A Rite of Spring in Cattle Country

Branding season is time for camaraderie, humor

The Spratling’s branding crew, from left, Boyd, Gabe, Isaac, Ian, Quaid, and Blake Spratling, Ben Patterson, and Cody Gibbs.

By Dianna Troyer
Photos by Sarah Spratling

To rancher Blake Spratling, his branding iron is much more than a piece of metal used to designate ownership of his family’s cattle.

“Picking a brand is a rite of passage in our family,” Blake says.

The 44-year-old raises Black Angus cattle in Starr Valley west of Wells on the ranch his grandfather, Max Spratling, founded in 1962.

Blake remembers picking a brand as a teenager for the fledgling cattle herd he started as a 9-year-old in 4-H, selling market animals at the county fair every summer to pay for college. He recalls his grandfather Max’s sentimentality when he picked a brand with the letters M and J—for Max and Joyce, his wife.

branding tools
The Spratling family brands: Blake’s T Double Bar and son Ian’s Lazy S Hanging Cross.

“I was practical instead of sentimental,” Blake recalls of looking through a registry of discontinued brands. “The T Double Bar caught my eye. It’s made of lines with the bar over the T, so it’s easy to see and wouldn’t blotch or become blurred with time. For me, having a brand meant I was continuing a family tradition in an occupation I love, raising cattle to feed people. It’s gratifying to know our kids will be the fourth generation to eventually rely on the ranch for their livelihood.”

In May and early June, Blake and other ranchers in northern Nevada look forward to branding season.
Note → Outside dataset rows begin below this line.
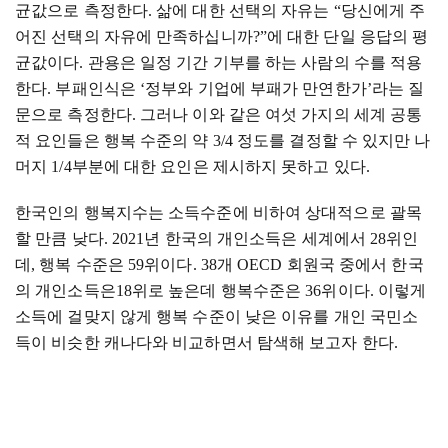
균값으로 측정한다
.
삶에 대한 선택의 자유는
“
당신에게 주
어진 선택의 자유에 만족하십니까
?”
에 대한 단일 응답의 평
균값이다
.
관용은 일정 기간 기부를 하는 사람의 수를 적용
한다
.
부패인식은
‘
정부와 기업에 부패가 만연한가
’
라는 질
문으로 측정한다
.
그러나 이와 같은 여섯 가지의 세계 공통
적 요인들은 행복 수준의 약
3/4
정도를 결정할 수 있지만 나
머지
1/4
부분에 대한 요인은 제시하지 못하고 있다
.
한국인의 행복지수는 소득수준에 비하여 상대적으로 괄목
할 만큼 낮다
. 2021
년 한국의 개인소득은 세계에서
28
위인
데
,
행복 수준은
59
위이다
. 38
개
OECD
회원국 중에서 한국
의 개인소득은
18
위로 높은데 행복수준은
36
위이다
.
이렇게
소득에 걸맞지 않게 행복 수준이 낮은 이유를 개인 국민소
득이 비슷한 캐나다와 비교하면서 탐색해 보고자 한다
.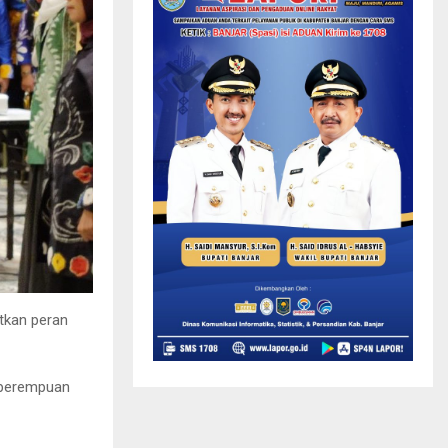
tkan peran
 perempuan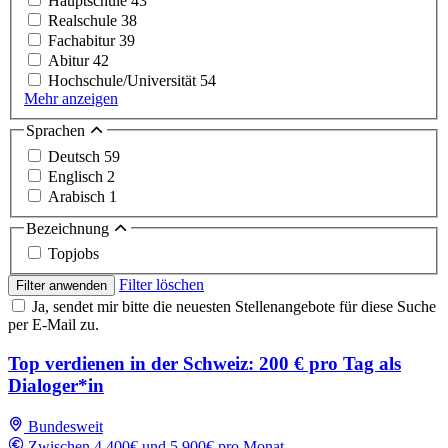
Hauptschule
43
Realschule
38
Fachabitur
39
Abitur
42
Hochschule/Universität
54
Mehr anzeigen
Sprachen
Deutsch
59
Englisch
2
Arabisch
1
Bezeichnung
Topjobs
Filter löschen
Filter anwenden
Ja, sendet mir bitte die neuesten Stellenangebote für diese Suche
per E-Mail zu.
Top verdienen in der Schweiz: 200 € pro Tag als
Dialoger*in
Bundesweit
Zwischen 4,400€ und 5,900€ pro Monat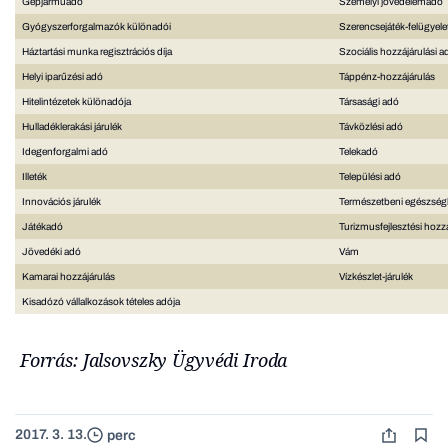
Gépjárműadó
Személyi jövedelemadó
Gyógyszerforgalmazók különadói
Szerencsejáték-felügyeleti
Háztartási munka regisztrációs díja
Szociális hozzájárulási a
Helyi iparűzési adó
Táppénz-hozzájárulás
Hitelintézetek különadója
Társasági adó
Hulladéklerakási járulék
Távközlési adó
Idegenforgalmi adó
Telekadó
Illeték
Települési adó
Innovációs járulék
Természetbeni egészségbi
Játékadó
Turizmusfejlesztési hozz
Jövedéki adó
Vám
Kamarai hozzájárulás
Vízkészlet-járulék
Kisadózó vállalkozások tételes adója
Forrás: Jalsovszky Ügyvédi Iroda
2017. 3. 13.
perc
Crews brand, vaccinate, and castrate calves, preparing them to be moved to their summer range.

Ranchers cherish the centuries-old tradition for the camaraderie of working and laughing with family and friends who help with the task, the optimism for a new calf crop, and the sense of accomplishment once the job is done.
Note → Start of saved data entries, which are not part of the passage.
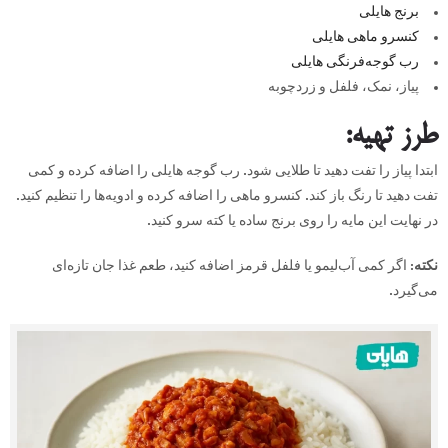
برنج هایلی
کنسرو ماهی هایلی
رب گوجه‌فرنگی هایلی
پیاز، نمک، فلفل و زردچوبه
طرز تهیه
:
ابتدا پیاز را تفت دهید تا طلایی شود. رب گوجه هایلی را اضافه کرده و کمی
تفت دهید تا رنگ باز کند. کنسرو ماهی را اضافه کرده و ادویه‌ها را تنظیم کنید.
در نهایت این مایه را روی برنج ساده یا کته سرو کنید.
نکته
:
اگر کمی آب‌لیمو یا فلفل قرمز اضافه کنید، طعم غذا جان تازه‌ای
می‌گیرد.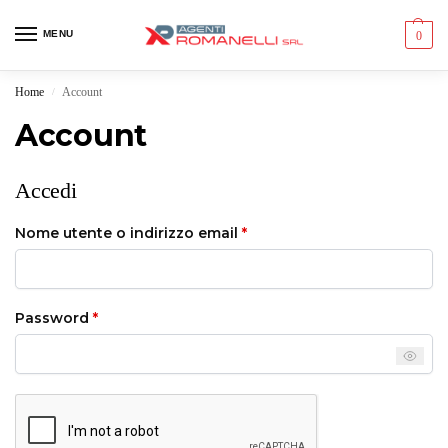
MENU
0
Home
Account
/
Account
Accedi
Nome utente o indirizzo email
*
Password
*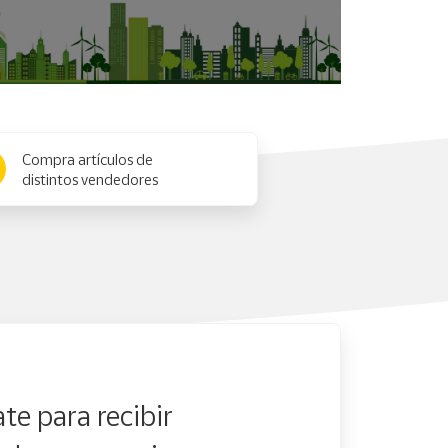
Compra artículos de
distintos vendedores
te para recibir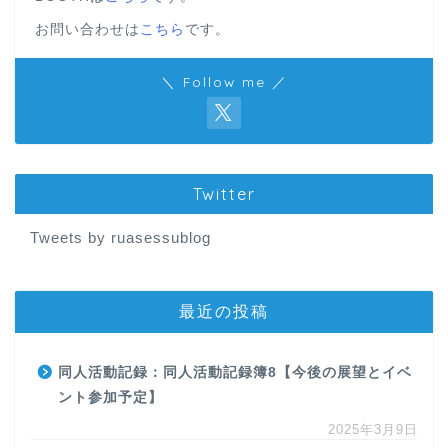
お問い合わせは
こちら
です。
＼ Follow me ／
Twitter
Tweets by ruasessublog
最近の投稿
同人活動記録：同人活動記録簿8【今後の展望とイベ
ント参加予定】
2025年3月9日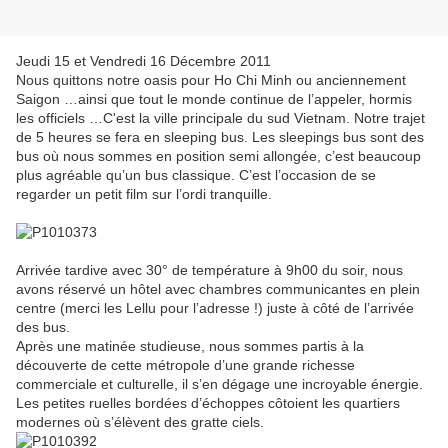
Jeudi 15 et Vendredi 16 Décembre 2011
Nous quittons notre oasis pour Ho Chi Minh ou anciennement
Saigon …ainsi que tout le monde continue de l’appeler, hormis
les officiels …C'est la ville principale du sud Vietnam. Notre trajet
de 5 heures se fera en sleeping bus. Les sleepings bus sont des
bus où nous sommes en position semi allongée, c’est beaucoup
plus agréable qu’un bus classique. C’est l’occasion de se
regarder un petit film sur l’ordi tranquille.
Arrivée tardive avec 30° de température à 9h00 du soir, nous
avons réservé un hôtel avec chambres communicantes en plein
centre (merci les Lellu pour l’adresse !) juste à côté de l’arrivée
des bus.
Après une matinée studieuse, nous sommes partis à la
découverte de cette métropole d’une grande richesse
commerciale et culturelle, il s’en dégage une incroyable énergie.
Les petites ruelles bordées d’échoppes côtoient les quartiers
modernes où s’élèvent des gratte ciels.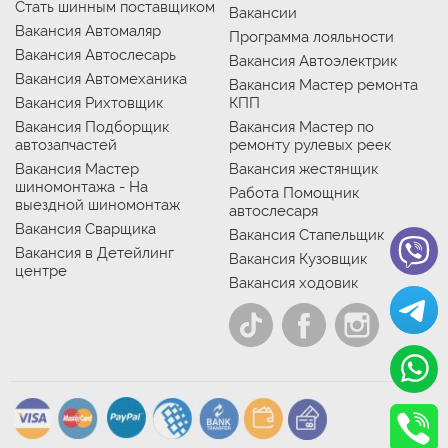
Стать шинным поставщиком
Вакансии
Вакансия Автомаляр
Программа лояльности
Вакансия Автослесарь
Вакансия Автоэлектрик
Вакансия Автомеханика
Вакансия Мастер ремонта
Вакансия Рихтовщик
КПП
Вакансия Подборщик
Вакансия Мастер по
автозапчастей
ремонту рулевых реек
Вакансия Мастер
Вакансия жестянщик
шиномонтажа - На
Работа Помощник
выездной шиномонтаж
автослесаря
Вакансия Сварщика
Вакансия Стапельщик
Вакансия в Детейлинг
Вакансия Кузовщик
центре
Вакансия ходовик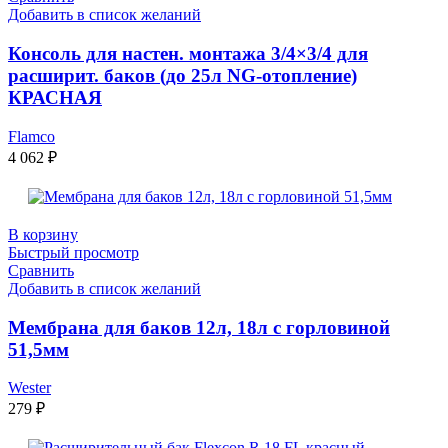
Добавить в список желаний
Консоль для настен. монтажа 3/4×3/4 для
расширит. баков (до 25л NG-отопление)
КРАСНАЯ
Flamco
4 062
₽
В корзину
Быстрый просмотр
Сравнить
Добавить в список желаний
Мембрана для баков 12л, 18л с горловиной
51,5мм
Wester
279
₽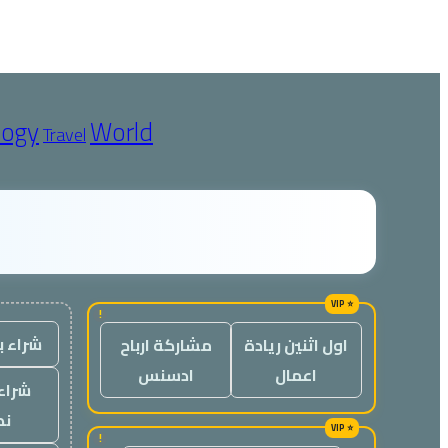
logy
World
Travel
!
شراء ب
اول اثنين ريادة
مشاركة ارباح
اعمال
ادسنس
شراء 
نص
!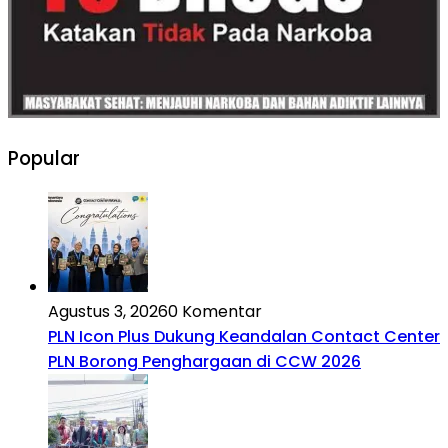
Popular
Agustus 3, 2026
0 Komentar
PLN Icon Plus Dukung Keandalan Contact Center
PLN Borong Penghargaan di CCW 2026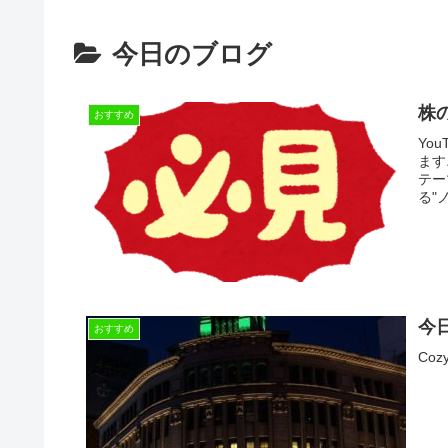
今日のブログ
株
おすすめ
Yo
ます
テー
る"
今日
おすすめ
Cozy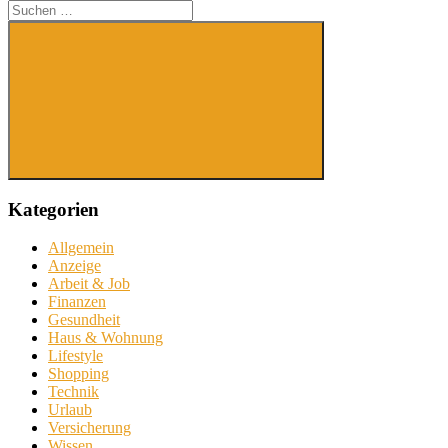
Suchen
nach:
Suchen
Kategorien
Allgemein
Anzeige
Arbeit & Job
Finanzen
Gesundheit
Haus & Wohnung
Lifestyle
Shopping
Technik
Urlaub
Versicherung
Wissen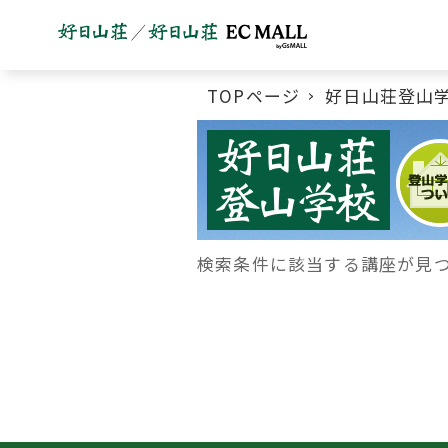
TOPページ
好日山荘登山
好日山荘登山学校メニュー
検索条件に該当する講座が見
“It’s a joyous time—the first time we get a close look at our new calf crop and identify the calves as ours,” Blake says of the first branding in May.

A crew of about 10 branded 75 calves one morning, using the corrals Max built decades ago.
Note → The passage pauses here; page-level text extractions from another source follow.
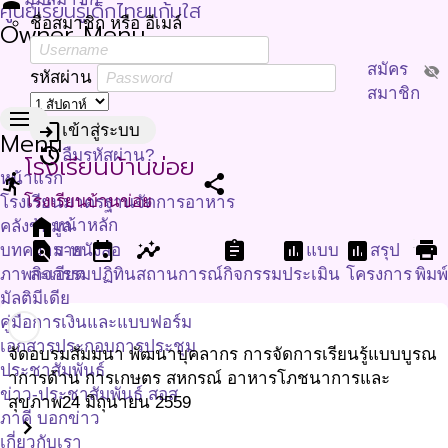
person
ศูนย์เรียนรู้เด็กไทยแก้มใส
ชื่อสมาชิก หรือ อีเมล์
Owner Menu
สมัคร
visibility_off
รหัสผ่าน
สมาชิก
menu
login
เข้าสู่ระบบ
Menu
restore
ลืมรหัสผ่าน?
โรงเรียนบ้านข่อย
หน้าแรก
directions_run
share
โรงเรียนบ้านข่อย
โรงเรียนมาตรฐานจัดการอาหาร
home
หน้าหลัก
คลังข้อมูล
find_in_page
event
insights
assignment
assessment
assessment
print
บทความ-หนังสือ
ราย
แบบ
สรุป
ภาพกิจกรรม
ละเอียด
ปฏิทิน
สถานการณ์
กิจกรรม
ประเมิน
โครงการ
พิมพ
มัลติมีเดีย
คู่มือการเงินและแบบฟอร์ม
เอกสารประกอบการประชุม
จัดอบรมสัมมนา พัฒนาบุคลากร การจัดการเรียนรู้แบบบูรณ
ประชาสัมพันธ์
าการด้าน การเกษตร สหกรณ์ อาหารโภชนาการและ
ข่าว-ประชาสัมพันธ์ สอส
สุขภาพ
24 มิถุนายน 2559
ภาคี บอกข่าว
chevron_right
เกี่ยวกับเรา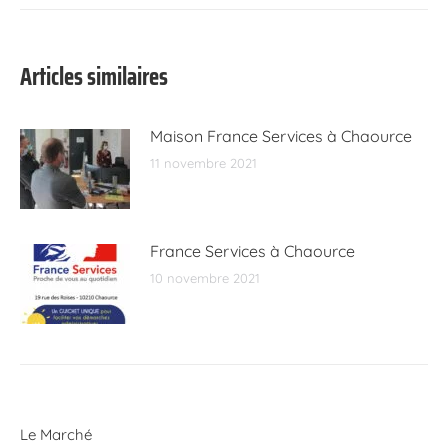
:
Articles similaires
Maison France Services à Chaource
11 novembre 2021
France Services à Chaource
10 novembre 2021
Le Marché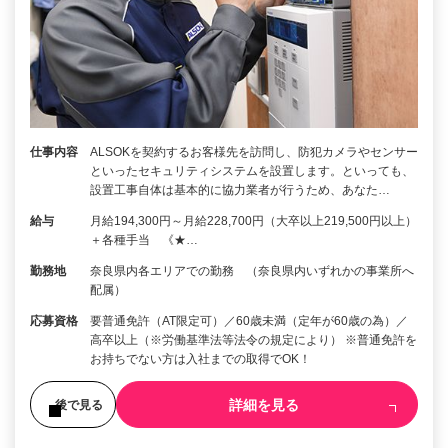
仕事内容
ALSOKを契約するお客様先を訪問し、防犯カメラやセンサー
といったセキュリティシステムを設置します。といっても、
設置工事自体は基本的に協力業者が行うため、あなた…
給与
月給194,300円～月給228,700円（大卒以上219,500円以上）
＋各種手当 《★…
勤務地
奈良県内各エリアでの勤務 （奈良県内いずれかの事業所へ
配属）
応募資格
要普通免許（AT限定可）／60歳未満（定年が60歳の為）／
高卒以上（※労働基準法等法令の規定により） ※普通免許を
お持ちでない方は入社までの取得でOK！
詳細を見る
後で見る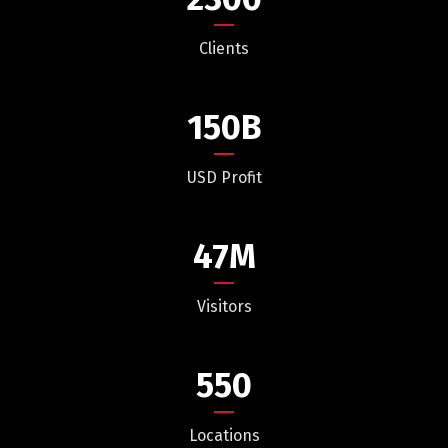
Clients
150
B
USD Profit
47
M
Visitors
550
Locations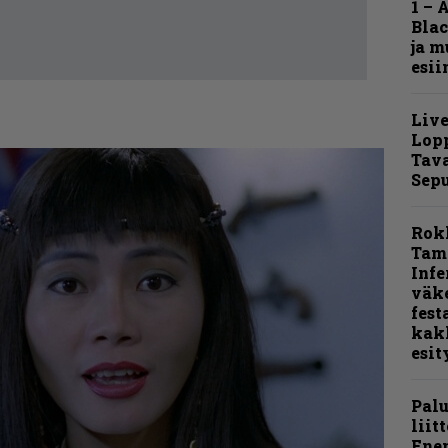
1 – 
Blac
ja m
esii
Live
Lop
Tava
Sepu
Rok
Tamp
Infe
väk
fest
kak
esit
Pal
liit
Ene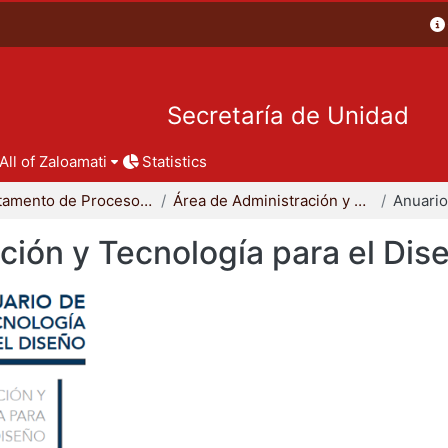
Secretaría de Unidad
All of Zaloamati
Statistics
Departamento de Procesos y Técnicas de Realización
Área de Administración y Tecnología para el Diseño
ción y Tecnología para el Dis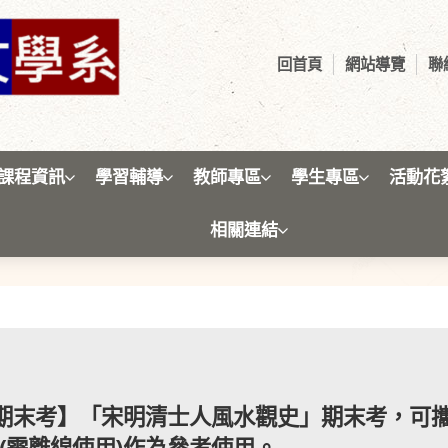
回首頁
網站導覽
聯
課程資訊
學習輔導
教師專區
學生專區
活動花
相關連結
考試消息
暑期末考】「宋明清士人風水觀史」期末考，可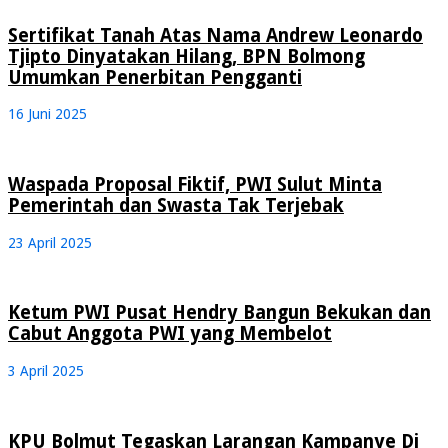
Sertifikat Tanah Atas Nama Andrew Leonardo
Tjipto Dinyatakan Hilang, BPN Bolmong
Umumkan Penerbitan Pengganti
16 Juni 2025
Waspada Proposal Fiktif, PWI Sulut Minta
Pemerintah dan Swasta Tak Terjebak
23 April 2025
Ketum PWI Pusat Hendry Bangun Bekukan dan
Cabut Anggota PWI yang Membelot
3 April 2025
KPU Bolmut Tegaskan Larangan Kampanye Di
“We brand about five or six times to get it all done,” Blake says.

By the time Blake moves his cattle to summer range north of Deeth, hundreds of calves will have the T Double Bar brand.

Besides Blake and his wife, Sarah, the Spratlings’ branding crew includes their sons, parents, neighbors, and friends.

“It’s not hard to find people to help,” Sarah says. “We all look forward to it. Our neighbors and longtime friends bring their grandkids. After a long winter, it’s good to see people you haven’t seen for a while. Blake’s mother, Audrey, is a big reason we get such a good crew because she cooks awesome meals.”

Astride his horse, Gabe Spratling holds a calf, while Cody Gibbs keeps pressure on the rope and Ian Spratling, front, and his dad, Blake, pull the calf to the ground.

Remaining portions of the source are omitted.